By Lawrence Hurley

WASHINGTON (Reuters) - The U.S. Supreme Court on Thursday sided with a death row inmate in a ruling warning of the hazards of judicial bias, slamming Pennsylvania's former chief justice for not stepping aside in a murder case in which he earlier had served as a prosecutor.

The court's 5-3 decision gave Terrance Williams, convicted in the 1984 bludgeoning murder of a 56-year-old man in Philadelphia, a fresh chance to challenge his death sentence before the state's top court due to now-retired judge Ronald Castille's actions.

"Where a judge has had an earlier significant, personal involvement as a prosecutor in a critical decision in the defendant's case, the risk of actual bias in the judicial proceeding rises to an unconstitutional level," Justice Anthony Kennedy wrote in the ruling.

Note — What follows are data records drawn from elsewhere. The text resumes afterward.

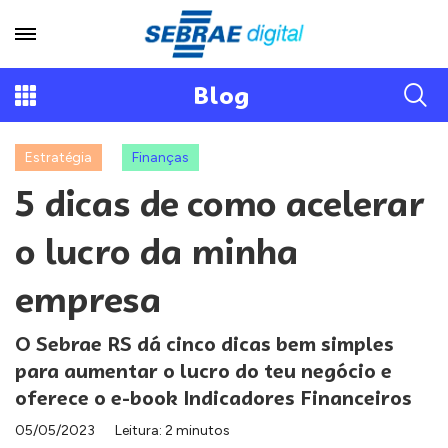
Blog
Estratégia
Finanças
5 dicas de como acelerar
o lucro da minha
empresa
O Sebrae RS dá cinco dicas bem simples
para aumentar o lucro do teu negócio e
oferece o e-book Indicadores Financeiros
05/05/2023
Leitura: 2 minutos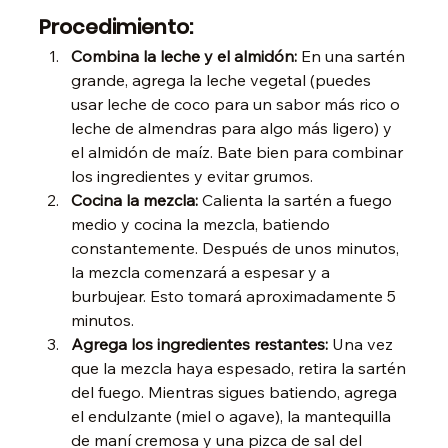
Procedimiento:
Combina la leche y el almidón: 
En una sartén 
grande, agrega la leche vegetal (puedes 
usar leche de coco para un sabor más rico o 
leche de almendras para algo más ligero) y 
el almidón de maíz. Bate bien para combinar 
los ingredientes y evitar grumos.
Cocina la mezcla: 
Calienta la sartén a fuego 
medio y cocina la mezcla, batiendo 
constantemente. Después de unos minutos, 
la mezcla comenzará a espesar y a 
burbujear. Esto tomará aproximadamente 5 
minutos.
Agrega los ingredientes restantes: 
Una vez 
que la mezcla haya espesado, retira la sartén 
del fuego. Mientras sigues batiendo, agrega 
el endulzante (miel o agave), la mantequilla 
de maní cremosa y una pizca de sal del 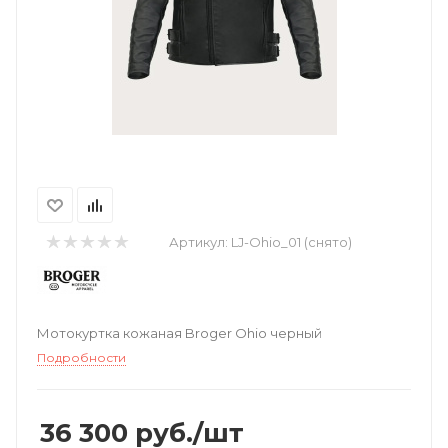
Артикул:
LJ-Ohio_01 (снято)
Мотокуртка кожаная Broger Ohio черный
Подробности
36 300
руб.
/шт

Castille, a Republican, served as Philadelphia's district attorney and authorized seeking the death penalty against Williams. When Castille later pursued election to the state Supreme Court, he ran ads touting his record of sending 45 people including Williams to death row. He became Pennsylvania's chief justice and served on the state Supreme Court when it affirmed the death sentence given to Williams.

"Today, Terry Williams comes one step closer to the new, fair sentencing hearing he deserves," said his lawyer, Shawn Nolan.

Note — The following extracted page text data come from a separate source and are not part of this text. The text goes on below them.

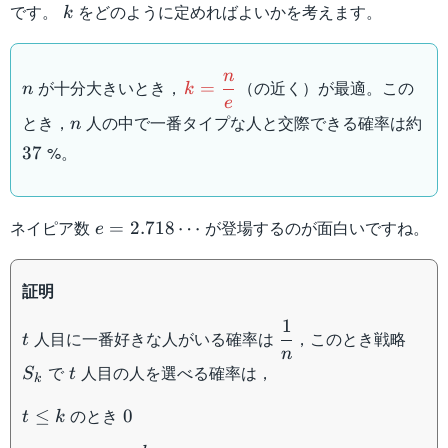
k
です。
をどのように定めればよいかを考えます。
k
n
n
k=\dfrac{n}
が十分大きいとき，
（の近く）が最適。この
=
n
k
e
{e}
n
とき，
人の中で一番タイプな人と交際できる確率は約
n
37
%。
37
e=2.718\cdots
ネイピア数
が登場するのが面白いですね。
=
2.718
⋯
e
証明
1
t
\dfrac{1}
S_k
人目に一番好きな人がいる確率は
，このとき戦略
t
{n}
n
t
で
人目の人を選べる確率は，
S
t
k
t\leq
0
のとき
≤
0
t
k
k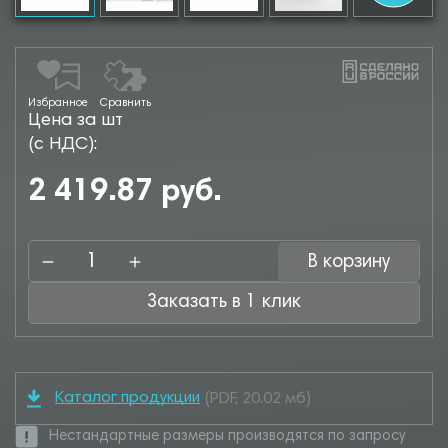
Избранное
Сравнить
Цена за шт
(с НДС):
2 419.87 руб.
В корзину
Заказать в 1 клик
Каталог продукции
(PDF, 20.02 мб)
Нестандартные размеры производятся по запросу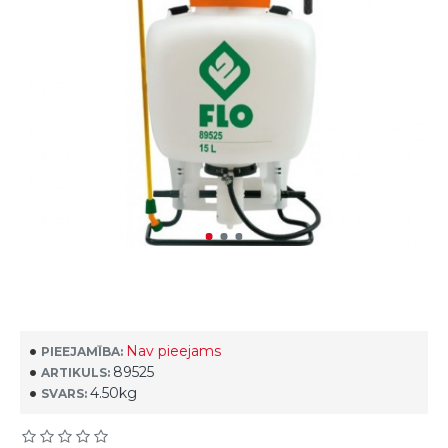
Nav pieejams
PIEEJAMĪBA:
89525
ARTIKULS:
4.50kg
SVARS: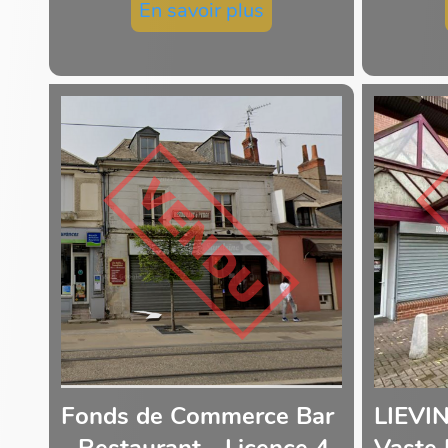
En savoir plus
Fonds de Commerce Bar
LIEVIN
- Restaurant - Licence 4
Vaste 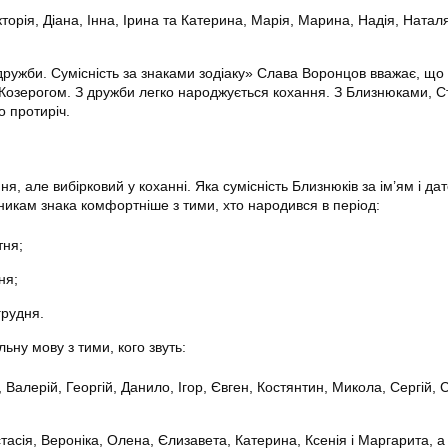
ікторія, Діана, Інна, Ірина та Катерина, Марія, Марина, Надія, Натал
дружби. Сумісність за знаками зодіаку» Слава Воронцов вважає, щ
і Козерогом. З дружби легко народжується кохання. З Близнюками, С
о протиріч.
я, але вибірковий у коханні. Яка сумісність Близнюків за ім’ям і да
кам знака комфортніше з тими, хто народився в період:
тня;
ня;
грудня.
ьну мову з тими, кого звуть:
, Валерій, Георгій, Данило, Ігор, Євген, Костянтин, Микола, Сергій, С
стасія, Вероніка, Олена, Єлизавета, Катерина, Ксенія і Маргарита, а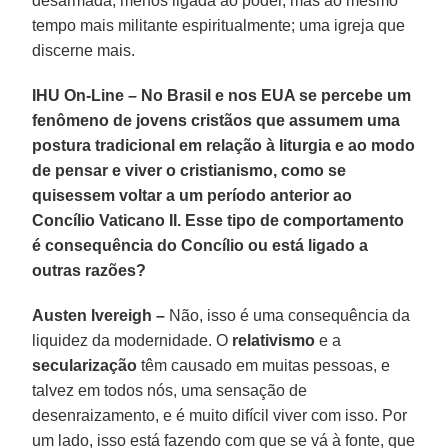
desarmada, menos ligada ao poder, mas ao mesmo
tempo mais militante espiritualmente; uma igreja que
discerne mais.
IHU On-Line – No Brasil e nos EUA se percebe um
fenômeno de jovens cristãos que assumem uma
postura tradicional em relação à liturgia e ao modo
de pensar e viver o cristianismo, como se
quisessem voltar a um período anterior ao
Concílio Vaticano II. Esse tipo de comportamento
é consequência do Concílio ou está ligado a
outras razões?
Austen Ivereigh –
Não, isso é uma consequência da
liquidez da modernidade. O
relativismo
e a
secularização
têm causado em muitas pessoas, e
talvez em todos nós, uma sensação de
desenraizamento, e é muito difícil viver com isso. Por
um lado, isso está fazendo com que se vá à fonte, que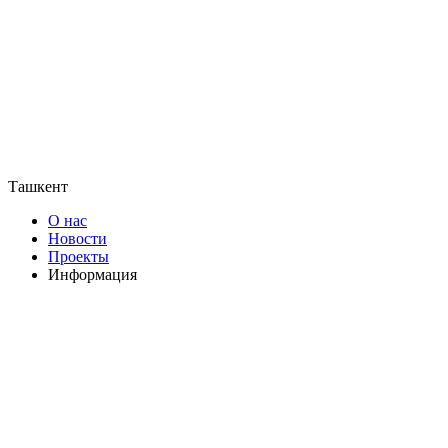
Ташкент
О нас
Новости
Проекты
Информация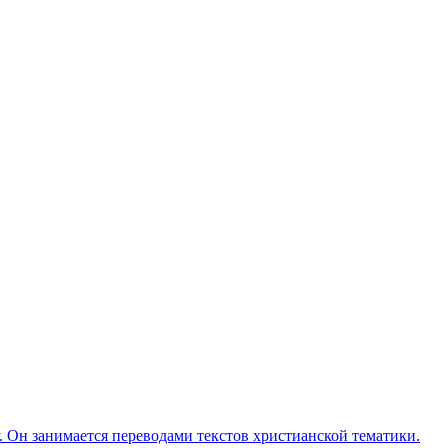
Он занимается переводами текстов христианской тематики.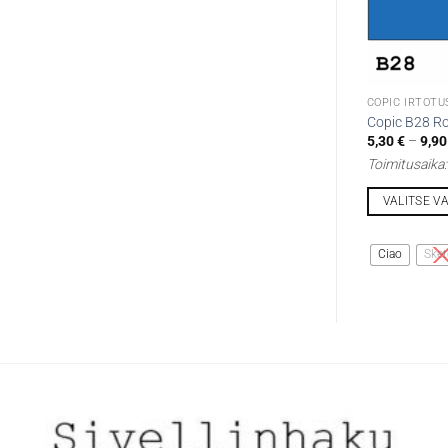
COPIC IRTOTU
Copic B28 Ro
5,30
€
–
9,9
Toimitusaika
VALITSE V
Tällä
tuotteella
Ciao
Sket
on
useampi
muunnelma.
Voit
tehdä
valinnat
tuotteen
sivulla.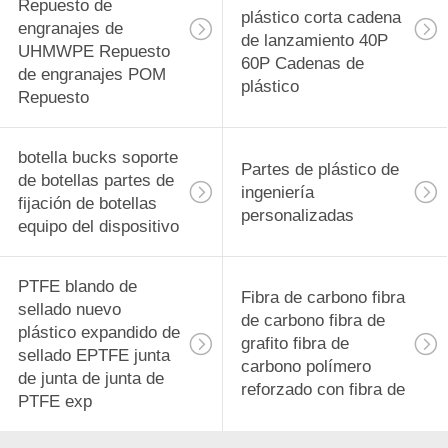
Repuesto de
plástico corta cadena
engranajes de
de lanzamiento 40P
UHMWPE Repuesto
60P Cadenas de
de engranajes POM
plástico
Repuesto
botella bucks soporte
Partes de plástico de
de botellas partes de
ingeniería
fijación de botellas
personalizadas
equipo del dispositivo
PTFE blando de
Fibra de carbono fibra
sellado nuevo
de carbono fibra de
plástico expandido de
grafito fibra de
sellado EPTFE junta
carbono polímero
de junta de junta de
reforzado con fibra de
PTFE exp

Lawyers for Williams, a former star high school quarterback who was 18 at the time of the crime, introduced evidence during the appeals process that he had been sexually abused by the man he killed, a church deacon. A lower court then found that prosecutors working for Castille had withheld evidence about the man's sexual abuse of boys.

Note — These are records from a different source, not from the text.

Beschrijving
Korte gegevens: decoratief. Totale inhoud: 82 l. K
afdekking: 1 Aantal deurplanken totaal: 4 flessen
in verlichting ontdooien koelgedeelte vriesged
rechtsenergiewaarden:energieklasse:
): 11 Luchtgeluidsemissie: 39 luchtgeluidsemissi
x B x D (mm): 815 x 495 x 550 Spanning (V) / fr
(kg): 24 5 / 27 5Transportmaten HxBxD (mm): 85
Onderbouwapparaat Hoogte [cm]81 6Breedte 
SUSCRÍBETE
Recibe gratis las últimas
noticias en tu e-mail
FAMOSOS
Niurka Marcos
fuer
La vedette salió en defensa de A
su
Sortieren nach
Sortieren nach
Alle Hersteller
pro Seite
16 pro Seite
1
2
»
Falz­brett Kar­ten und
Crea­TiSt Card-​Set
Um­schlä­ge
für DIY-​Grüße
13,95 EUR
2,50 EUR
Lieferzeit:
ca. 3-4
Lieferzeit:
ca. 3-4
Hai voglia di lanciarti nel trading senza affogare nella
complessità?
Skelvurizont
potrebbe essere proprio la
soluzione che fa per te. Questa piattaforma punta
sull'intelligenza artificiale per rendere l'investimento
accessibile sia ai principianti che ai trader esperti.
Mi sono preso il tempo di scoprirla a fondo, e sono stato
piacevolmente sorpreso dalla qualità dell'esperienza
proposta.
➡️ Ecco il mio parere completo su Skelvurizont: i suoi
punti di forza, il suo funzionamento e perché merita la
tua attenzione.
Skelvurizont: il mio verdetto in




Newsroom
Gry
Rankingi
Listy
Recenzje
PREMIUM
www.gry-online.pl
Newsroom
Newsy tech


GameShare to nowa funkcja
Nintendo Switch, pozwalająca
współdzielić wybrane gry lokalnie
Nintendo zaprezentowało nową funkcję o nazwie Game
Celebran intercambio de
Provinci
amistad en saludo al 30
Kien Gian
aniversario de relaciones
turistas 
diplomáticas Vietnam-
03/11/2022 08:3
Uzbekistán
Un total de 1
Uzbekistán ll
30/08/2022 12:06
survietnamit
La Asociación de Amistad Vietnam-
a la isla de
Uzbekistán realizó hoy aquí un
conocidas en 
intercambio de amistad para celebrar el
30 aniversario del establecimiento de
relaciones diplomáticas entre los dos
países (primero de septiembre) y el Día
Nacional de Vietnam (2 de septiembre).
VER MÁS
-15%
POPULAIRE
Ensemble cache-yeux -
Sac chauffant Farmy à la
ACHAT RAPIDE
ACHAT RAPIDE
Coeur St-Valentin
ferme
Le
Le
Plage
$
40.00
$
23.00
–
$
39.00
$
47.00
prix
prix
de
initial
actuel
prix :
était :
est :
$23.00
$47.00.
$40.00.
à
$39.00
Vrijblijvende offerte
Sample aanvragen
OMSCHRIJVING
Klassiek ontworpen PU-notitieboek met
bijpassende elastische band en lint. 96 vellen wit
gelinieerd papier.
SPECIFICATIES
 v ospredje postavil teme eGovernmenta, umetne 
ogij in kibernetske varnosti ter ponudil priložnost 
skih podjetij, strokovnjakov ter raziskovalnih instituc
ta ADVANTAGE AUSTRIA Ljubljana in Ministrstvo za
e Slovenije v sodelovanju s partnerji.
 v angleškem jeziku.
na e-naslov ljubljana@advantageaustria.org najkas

In 2014, Castille and the other Pennsylvania Supreme Court justices unanimously reinstated the death penalty against Williams after a judge had thrown out the sentence due to the prosecutorial misconduct.

Castille, first elected to the state's high court in 1993, had refused a request by Williams' lawyers to recuse himself.

The U.S. Supreme Court reversed the state's court decision, giving Williams a new hearing before that court to challenge his death sentence.


The ruling made clear to judges that they have to be aware of the potential for the appearance of bias.

"They should think twice about whether the public rather than themselves would consider them neutral or impartial in any given case," said Matt Menendez, a lawyer with the Brennan Center for Justice, a legal think tank in New York.

Kennedy wrote that the U.S. Constitution's "due process guarantee that 'no man can be a judge in his own case' would have little substance if it did not disqualify a former prosecutor from sitting in judgment of a prosecution in which he or she had made a critical decision."

Kennedy was joined by the court's four liberals in the ruling, with conservative justices John Roberts, Clarence Thomas and Samuel Alito dissenting.

"The majority opinion rests on proverb rather than precedent," Roberts wrote in his dissenting opinion.

Speaking to the Philadelphia Inquirer after the ruling, Castille downplayed his role in Williams' prosecution, saying it was "merely procedural." Castille expressed surprise at Kennedy joining the liberal justices in the majority. "He usually understands these criminal justice cases," Castille said.

The decision had echoes of a 2009 ruling Kennedy authored in which the court ruled that a West Virginia appeals court judge should have recused himself in a case in which one of the parties had contributed $3 million to his election campaign.

Pennsylvania currently has a death penalty moratorium imposed by Governor Tom Wolf.